We just left it at our old address!! Only problem will be if and when they change cards but will cross that bridge then. Been here 10 year only had to change the card once then rang and changed to daughters address who already has sky just said was moving in with her but wanted to keep my own account as move was temporary ( about 5 years ago)


----------



## Aron (Apr 30, 2013)

Janeym8 said:


> I know theres loads on here about Sky,ive had a quick look but cant find what im looking for.
> When we move over we want to take our Sky with us,yeah i know it may or may not be working depending on the satelite
> We will no longer have a UK address so are planning on using sons address for our Sky as well
> My question is,what do people tell Sky when they phone up re changing address to a house that already had Sky as i know i wont be telling them about moving to Spain
> ...


We moved to Spain and bought a box over here, but had to have a new card and we had it registered to our daughters address in the UK even though she had Sky.
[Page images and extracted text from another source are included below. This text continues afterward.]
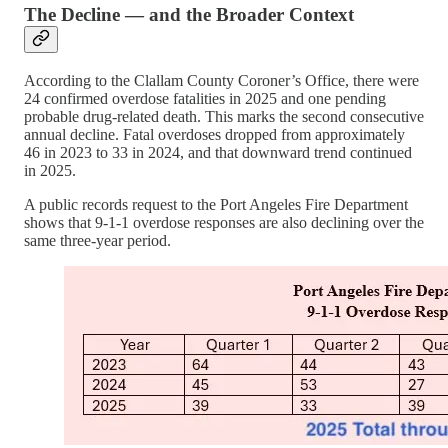
The Decline — and the Broader Context
According to the Clallam County Coroner’s Office, there were
24 confirmed overdose fatalities in 2025 and one pending
probable drug-related death. This marks the second consecutive
annual decline. Fatal overdoses dropped from approximately
46 in 2023 to 33 in 2024, and that downward trend continued
in 2025.
A public records request to the Port Angeles Fire Department
shows that 9-1-1 overdose responses are also declining over the
same three-year period.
Nobody asked any questions about it. Any card has to be connected to that UK address before you use it in Spain.


----------



## stevelin (Apr 25, 2009)

We didnt need to connect first in UK once we had the card just rang them on Skype to pair with the box as needed number of card and box details 15 minutes later all up and working


----------



## thrax (Nov 13, 2008)

SKY are very well aware of the numbers of people signed up with them who do not live in UK. They take the money and say nothing.


----------



## Aron (Apr 30, 2013)

stevelin said:


> We didnt need to connect first in UK once we had the card just rang them on Skype to pair with the box as needed number of card and box details 15 minutes later all up and working


Well, with respect, we tried and were told the card had to be connected to the box in the UK. I'm not saying you are wrong, just what we were told to do. 
Now saying all of that, I very rarely watch TV because I have a different style of life to the one I had in the UK.


----------



## snikpoh (Nov 19, 2007)

Aron said:


> Well, with respect, we tried and were told the card had to be connected to the box in the UK. I'm not saying you are wrong, just what we were told to do.
> Now saying all of that, I very rarely watch TV because I have a different style of life to the one I had in the UK.


They can't actually tell where you are (despite what some might try and tell you).

Boxes can be paired with cards whilst in Spain, and are all the time.


----------



## CapnBilly (Jun 7, 2011)

snikpoh said:


> They can't actually tell where you are (despite what some might try and tell you). Boxes can be paired with cards whilst in Spain, and are all the time.


You can activate online now, you just enter your card number and box details via the sky website and they activate via the satellite . If you use sky on demand via the internet, they can tell your isp is not in the UK, and stop you accessing the programs. If you then connect via a uk vpn, its quite happy, so they clearly don't keep a record.


----------



## Stravinsky (Aug 12, 2007)

They will only disconnect you if you are actually silly enough to tell them that you live in Spain. I've paired a new HD box in Spain. I did mine over the phone and it was no problem ... via SKYPE.


----------